通常、地球の人間には、一部を除いてマナが存在しない。[マナ?]うん、君の世界のラノベや漫画によく出てくるだろう。あれといっしょさ。魔法を使うための根源となる力、それがマナ。それが、なぜか君の心臓には大量に含まれていたんだ。もともとないはずの異物が体の中にあるんだ。体が弱っていくのも理解できる。まぁ、とはいっても、なんでこんなことになったのかは神達でもわかんないんだ。引き続き原因はさがすけどね。でも、君が悪いわけじゃないことは確かだ。なら、君にはもう一度、好きに生きる権利がある。だから、神達は君を、僕らの創った魔法あり、剣ありの第2の世界ガルガンディアに招待する。これが、原因すらわからない神達からのお詫びとおくりものだよ。』
『まぁ、これだけじゃさすが死ぬし、それは無責任すぎるからほかにもいくつか贈り物は用意しておくけど…うーん、何がいいかな…』
「じゃあ、生き返れるってことですか。」
『ん?まぁちょっと違うし、地球には戻れないけど簡単に言えばそうかな』
僕の頬を伝って水が滴り落ちた。「あ、うっ、うぁぁぁあああ」
そして、光紀が泣き止むのをジルファールは優しく笑いながら待っていた。
『っと、できればこのまま説明を続けたかったんだけど、もうあまり時間がなさそうだね。詳しい説明やおくりものは手紙にまとめておくよ。手紙はインベントリに入れておくから確認してね。【インベントリ】って唱えれば使えるから。』
『最後に…《ガルガンディアへようこそ、氷鏡光紀くん。汝がどんな道を進もうとも我らはともにある。ゆえに汝の行く末を我らは見守ろう。汝が旅路に光と幸があらんことを。》 じゃあ、いってらっしゃい! めいいっぱい楽しんでね!もう君を縛るものはないんだから。』
「ありがとうございます、ジルファール様。行ってきます。』僕はできうる限り笑って見せた。

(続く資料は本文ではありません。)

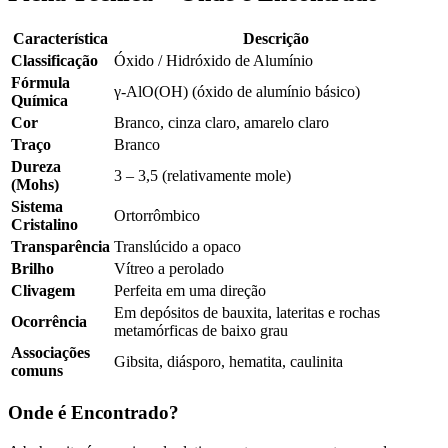
Característica
Descrição
Classificação
Óxido / Hidróxido de Alumínio
Fórmula
γ-AlO(OH) (óxido de alumínio básico)
Química
Cor
Branco, cinza claro, amarelo claro
Traço
Branco
Dureza
3 – 3,5 (relativamente mole)
(Mohs)
Sistema
Ortorrômbico
Cristalino
Transparência
Translúcido a opaco
Brilho
Vítreo a perolado
Clivagem
Perfeita em uma direção
Em depósitos de bauxita, lateritas e rochas
Ocorrência
metamórficas de baixo grau
Associações
Gibsita, diásporo, hematita, caulinita
comuns
Onde é Encontrado?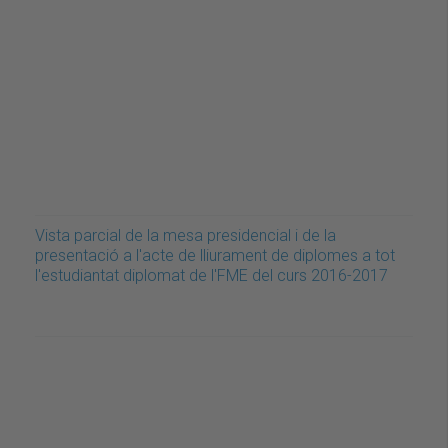
Vista parcial de la mesa presidencial i de la
presentació a l'acte de lliurament de diplomes a tot
l'estudiantat diplomat de l'FME del curs 2016-2017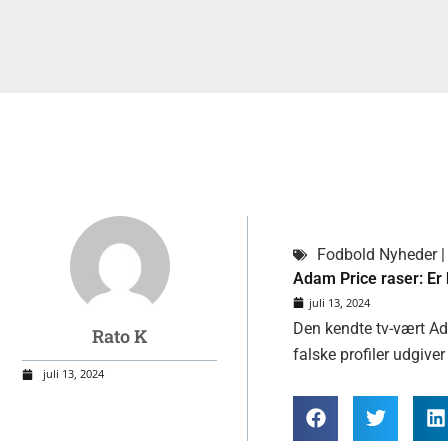
Sid
Fodbold Nyheder | 
Adam Price raser: Er 
juli 13, 2024
Den kendte tv-vært Ada
Rato K
falske profiler udgive
juli 13, 2024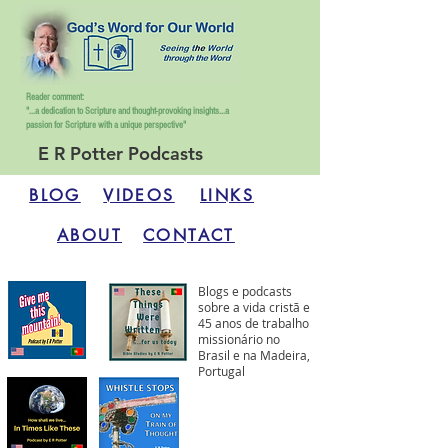
Reader comment:
"...a dedication to Scripture and thought-provoking insights...
a
passion for Scripture with a unique perspective"
E R Potter Podcasts
BLOG
VIDEOS
LINKS
ABOUT
CONTACT
Blogs e podcasts
sobre a vida cristã e
45 anos de trabalho
missionário no
Brasil e na Madeira,
Portugal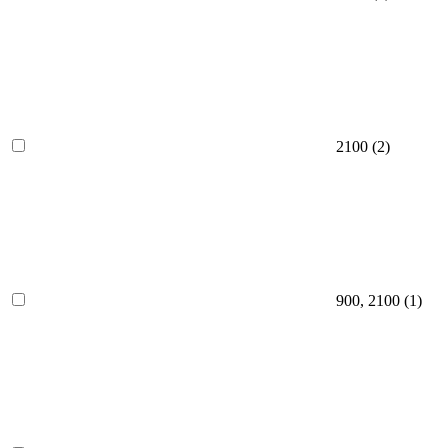
2100
(2)
900, 2100
(1)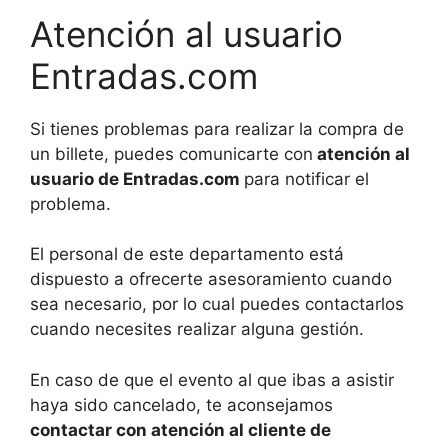
Atención al usuario
Entradas.com
Si tienes problemas para realizar la compra de
un billete, puedes comunicarte con
atención al
usuario de Entradas.com
para notificar el
problema.
El personal de este departamento está
dispuesto a ofrecerte asesoramiento cuando
sea necesario, por lo cual puedes contactarlos
cuando necesites realizar alguna gestión.
En caso de que el evento al que ibas a asistir
haya sido cancelado, te aconsejamos
contactar con atención al cliente de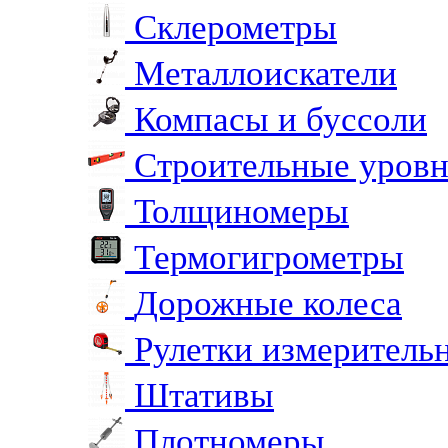
Склерометры
Металлоискатели
Компасы и буссоли
Строительные уров
Толщиномеры
Термогигрометры
Дорожные колеса
Рулетки измеритель
Штативы
Плотномеры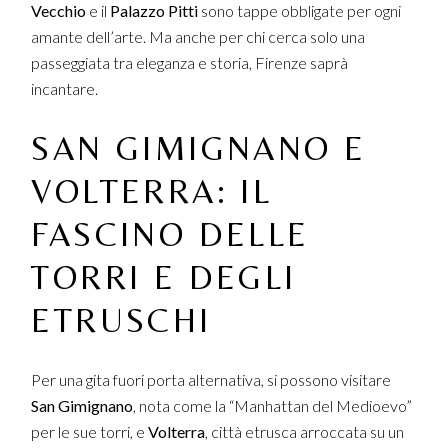
Vecchio
e il
Palazzo Pitti
sono tappe obbligate per ogni
amante dell’arte. Ma anche per chi cerca solo una
passeggiata tra eleganza e storia, Firenze saprà
incantare.
SAN GIMIGNANO E
VOLTERRA: IL
FASCINO DELLE
TORRI E DEGLI
ETRUSCHI
Per una gita fuori porta alternativa, si possono visitare
San Gimignano
, nota come la “Manhattan del Medioevo”
per le sue torri, e
Volterra
, città etrusca arroccata su un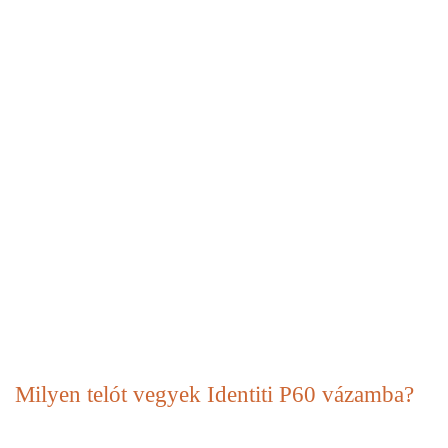
Milyen telót vegyek Identiti P60 vázamba?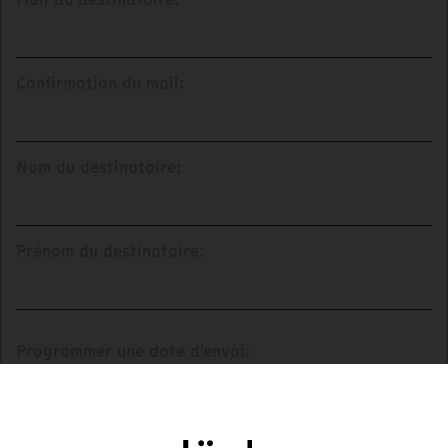
Confirmation du mail:
Nom du destinataire:
Prénom du destinataire:
Programmer une date d'envoi:
Message: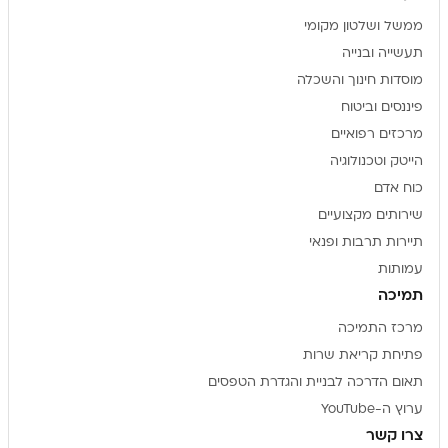
ממשל ושלטון מקומי
תעשייה ובנייה
מוסדות חינוך והשכלה
פיננסים וביטוח
מרכזים רפואיים
הייטק וטכנולוגיה
כוח אדם
שירותים מקצועיים
תיירות תרבות ופנאי
עמותות
תמיכה
מרכז התמיכה
פתיחת קריאת שרות
תאום הדרכה לבניית והגדרת הטפסים
ערוץ ה-YouTube
צרו קשר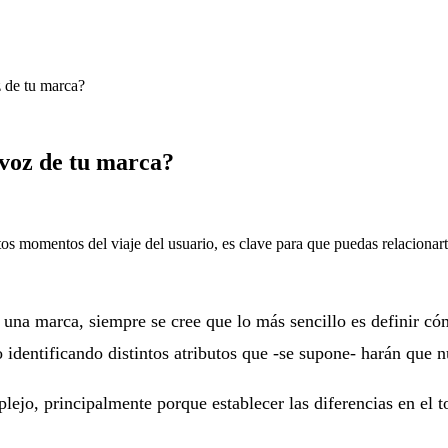
z de tu marca?
a voz de tu marca?
ntos momentos del viaje del usuario, es clave para que puedas relacionar
e una marca, siempre se cree que lo más sencillo es definir 
dentificando distintos atributos que -se supone- harán que n
lejo, principalmente porque establecer las diferencias en el 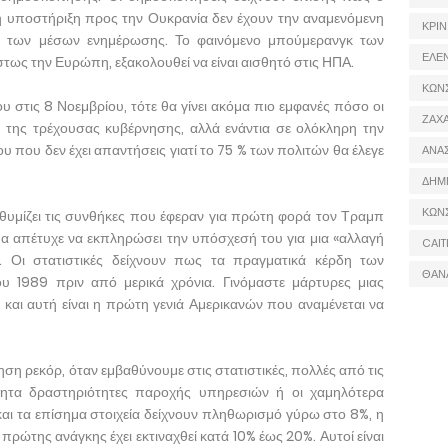
η υποστήριξη προς την Ουκρανία δεν έχουν την αναμενόμενη
ΚΡΙΝ
α των μέσων ενημέρωσης. Το φαινόμενο μπούμερανγκ των
ΕΛΕ
ως την Ευρώπη, εξακολουθεί να είναι αισθητό στις ΗΠΑ.
ΚΩΝ
υ στις 8 Νοεμβρίου, τότε θα γίνει ακόμα πιο εμφανές πόσο οι
ΖΑΧΑ
ν της τρέχουσας κυβέρνησης, αλλά ενάντια σε ολόκληρη την
που δεν έχει απαντήσεις γιατί το 75 % των πολιτών θα έλεγε
ΑΝΑ
ΔΗΜ
ΚΩΝ
θυμίζει τις συνθήκες που έφεραν για πρώτη φορά τον Τραμπ
 απέτυχε να εκπληρώσει την υπόσχεσή του για μια «αλλαγή
CAIT
 Οι στατιστικές δείχνουν πως τα πραγματικά κέρδη των
ΘΑΝ
 1989 πριν από μερικά χρόνια. Γινόμαστε μάρτυρες μιας
και αυτή είναι η πρώτη γενιά Αμερικανών που αναμένεται να
ση ρεκόρ, όταν εμβαθύνουμε στις στατιστικές, πολλές από τις
ότητα δραστηριότητες παροχής υπηρεσιών ή οι χαμηλότερα
 και τα επίσημα στοιχεία δείχνουν πληθωρισμό γύρω στο 8%, η
πρώτης ανάγκης έχει εκτιναχθεί κατά 10% έως 20%. Αυτοί είναι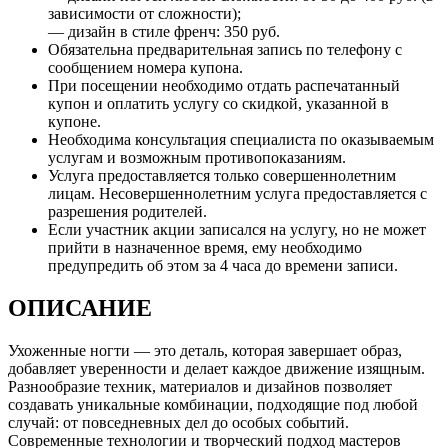
зависимости от сложности);
— дизайн в стиле френч: 350 руб.
Обязательна предварительная запись по телефону с
сообщением номера купона.
При посещении необходимо отдать распечатанный
купон и оплатить услугу со скидкой, указанной в
купоне.
Необходима консультация специалиста по оказываемым
услугам и возможным противопоказаниям.
Услуга предоставляется только совершеннолетним
лицам. Несовершеннолетним услуга предоставляется с
разрешения родителей.
Если участник акции записался на услугу, но не может
прийти в назначенное время, ему необходимо
предупредить об этом за 4 часа до времени записи.
ОПИСАНИЕ
Ухоженные ногти — это деталь, которая завершает образ,
добавляет уверенности и делает каждое движение изящным.
Разнообразие техник, материалов и дизайнов позволяет
создавать уникальные комбинации, подходящие под любой
случай: от повседневных дел до особых событий.
Современные технологии и творческий подход мастеров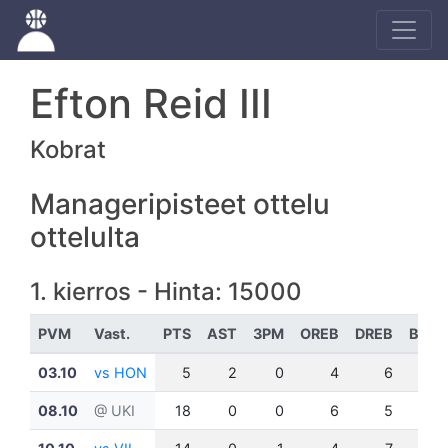
Efton Reid III
Kobrat
Manageripisteet ottelu
ottelulta
1. kierros - Hinta: 15000
PVM
Vast.
PTS
AST
3PM
OREB
DREB
BLK
03.10
vs HON
5
2
0
4
6
3
08.10
@ UKI
18
0
0
6
5
1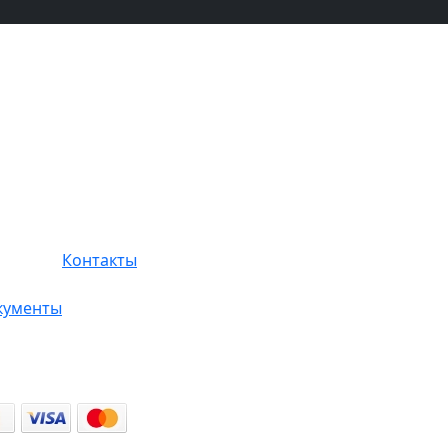
Контакты
кументы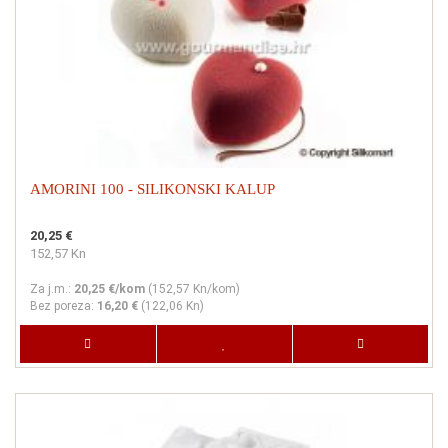
AMORINI 100 - SILIKONSKI KALUP
20,25 €
152,57 Kn
Za j.m.:
20,25 €/kom
(
152,57 Kn
/kom)
Bez poreza:
16,20 €
(
122,06 Kn
)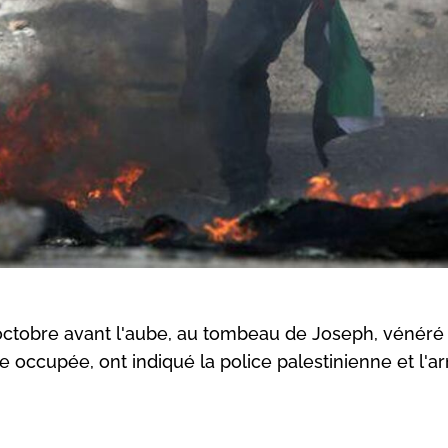
 octobre avant l'aube, au tombeau de Joseph, vénéré 
ie occupée, ont indiqué la police palestinienne et l'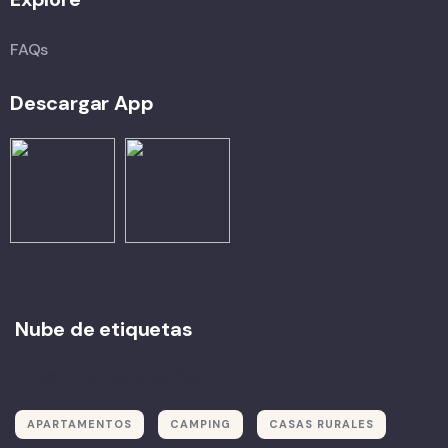
FAQs
Descargar App
Nube de etiquetas
Reserva Categorías
APARTAMENTOS
CAMPING
CASAS RURALES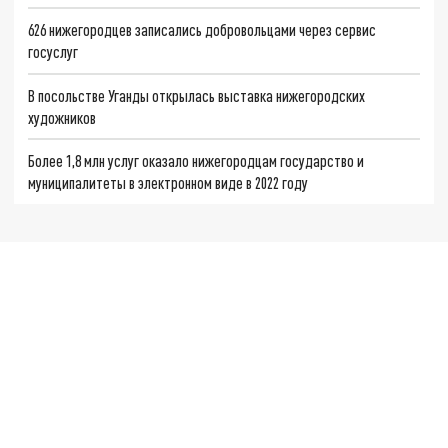
626 нижегородцев записались добровольцами через сервис
госуслуг
В посольстве Уганды открылась выставка нижегородских
художников
Более 1,8 млн услуг оказало нижегородцам государство и
муниципалитеты в электронном виде в 2022 году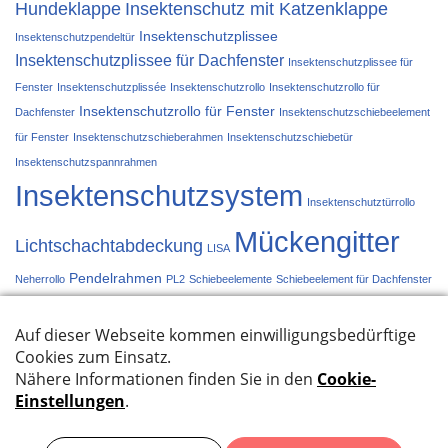
Hundeklappe
Insektenschutz mit Katzenklappe
Insektenschutzplissee
Insektenschutzpendeltür
Insektenschutzplissee für Dachfenster
Insektenschutzplissee für
Fenster
Insektenschutzplissée
Insektenschutzrollo
Insektenschutzrollo für
Insektenschutzrollo für Fenster
Dachfenster
Insektenschutzschiebeelement
für Fenster
Insektenschutzschieberahmen
Insektenschutzschiebetür
Insektenschutzspannrahmen
Insektenschutzsystem
Insektenschutztürrollo
Mückengitter
Lichtschachtabdeckung
LISA
Pendelrahmen
Neherrollo
PL2
Schiebeelemente
Schiebeelement für Dachfenster
Schiebetür
Schieberahmen
Spannrahmen
Türplissée
Türrollo
Systeme im Überblick
Datenschutzbestimmungen
Impressum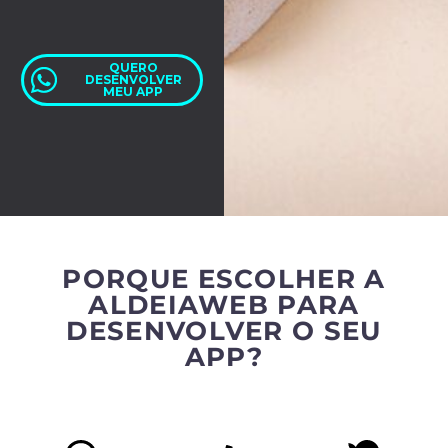
QUERO
DESENVOLVER
MEU APP
PORQUE ESCOLHER A
ALDEIAWEB PARA
DESENVOLVER O SEU
APP?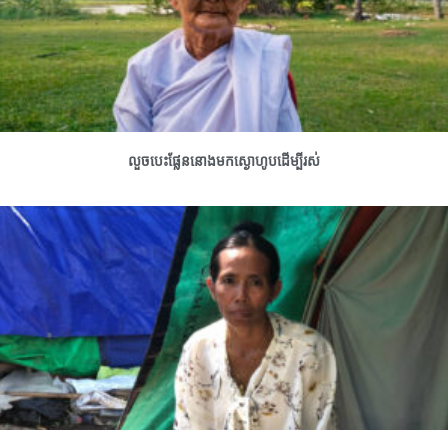
លួចបេះផ្លែននោងមកស្ងោហូបដើម្បីរស់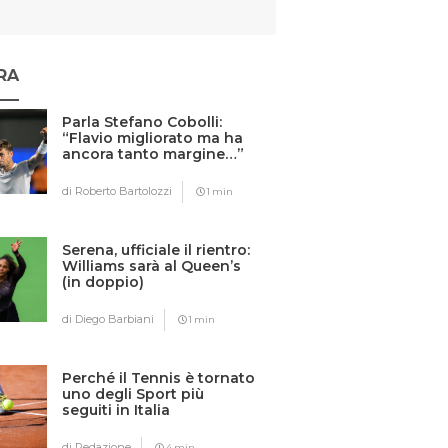
RA
Parla Stefano Cobolli:
“Flavio migliorato ma ha
ancora tanto margine…”
di Roberto Bartolozzi
1 min
Serena, ufficiale il rientro:
Williams sarà al Queen’s
(in doppio)
di Diego Barbiani
1 min
Perché il Tennis è tornato
uno degli Sport più
seguiti in Italia
di Redazione
4 min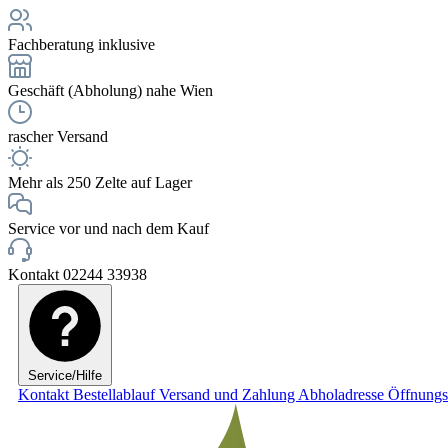
Fachberatung inklusive
Geschäft (Abholung) nahe Wien
rascher Versand
Mehr als 250 Zelte auf Lager
Service vor und nach dem Kauf
Kontakt 02244 33938
Service/Hilfe
Kontakt
Bestellablauf
Versand und Zahlung
Abholadresse
Öffnungs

『次からはジルでいいよ。あと言い忘れてたけど、君の姉もそっちにいるから探してみるといいよ』
「え?」そこで僕の意識は途絶えた。
『行ってしまったね。君は本当に会わなくてもよかったのかい、アル。』
『ジル…大丈夫よ。私はあの子に合わせる顔がないから…』
今まで光紀が立っていたところに薄くきれいな青色の長い髪をまとった美女が立っていた。
『それを言ったら、僕だって…いやこの話は辞めよう。いまさら言っても仕方がない。僕らにできるのはあの子がこれ以上苦しまなくて済むようにサポートすること。』